**Your task**
"завод" appears in how many lines of the entries? State only the number.

**Material to process**
==*==
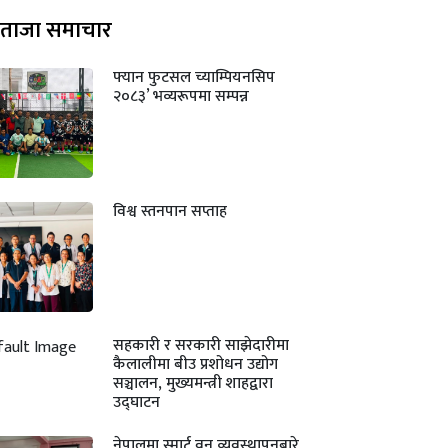
ताजा समाचार
फ्यान फुटसल च्याम्पियनसिप
२०८३’ भव्यरूपमा सम्पन्न
विश्व स्तनपान सप्ताह
सहकारी र सरकारी साझेदारीमा
कैलालीमा बीउ प्रशोधन उद्योग
सञ्चालन, मुख्यमन्त्री शाहद्वारा
उद्घाटन
नेपालमा स्मार्ट वन व्यवस्थापनबारे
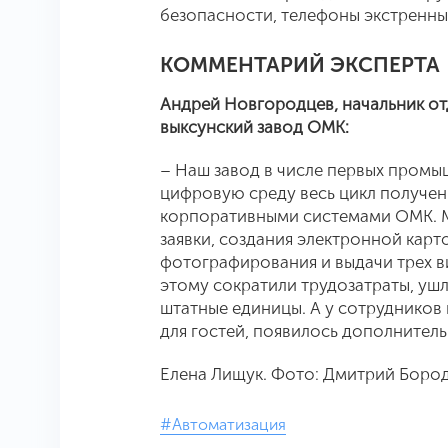
безопасности, телефоны экстренных
КОММЕНТАРИЙ ЭКСПЕРТА
Андрей Новгородцев, начальник о
выксунский завод ОМК:
– Наш завод в числе первых промы
цифровую среду весь цикл получени
корпоративными системами ОМК. 
заявки, создания электронной кар
фотографирования и выдачи трех в
этому сократили трудозатраты, уш
штатные единицы. А у сотрудников
для гостей, появилось дополнитель
Елена Лищук. Фото: Дмитрий Боро
#Автоматизация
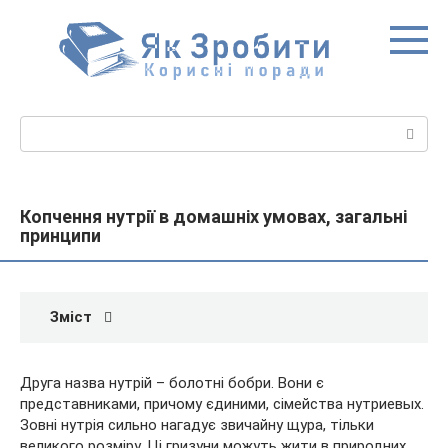
Перейти
до
вмісту
Пошук:
Копчення нутрії в домашніх умовах, загальні
принципи
Зміст
Друга назва нутрій – болотні бобри. Вони є
представниками, причому єдиними, сімейства нутриевых.
Зовні нутрія сильно нагадує звичайну щура, тільки
великого розміру. Ці гризуни можуть жити в природних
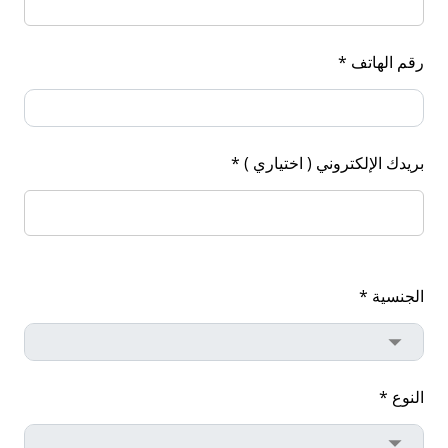
رقم الهاتف *
بريدك الإلكتروني ( اختياري ) *
الجنسية *
النوع *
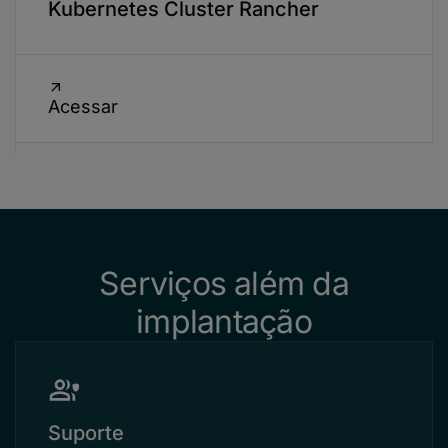
Kubernetes Cluster Rancher
Acessar
Serviços além da
implantação
Suporte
==*==
**Response to this task**
2